[[ Data under study open ]]
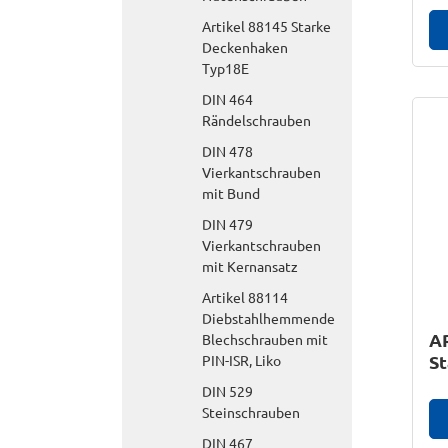
Artikel 88145 Starke
Deckenhaken
Typ18E
DIN 464
Rändelschrauben
DIN 478
Vierkantschrauben
mit Bund
DIN 479
Vierkantschrauben
mit Kernansatz
Artikel 88114
Diebstahlhemmende
AR
Blechschrauben mit
St
PIN-ISR, Liko
DIN 529
Steinschrauben
DIN 467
[[ Data under study closed ]]
Reply with nothing but a number: how many lines of the entries above contain the string "Artikel"?

Response for this exercise
2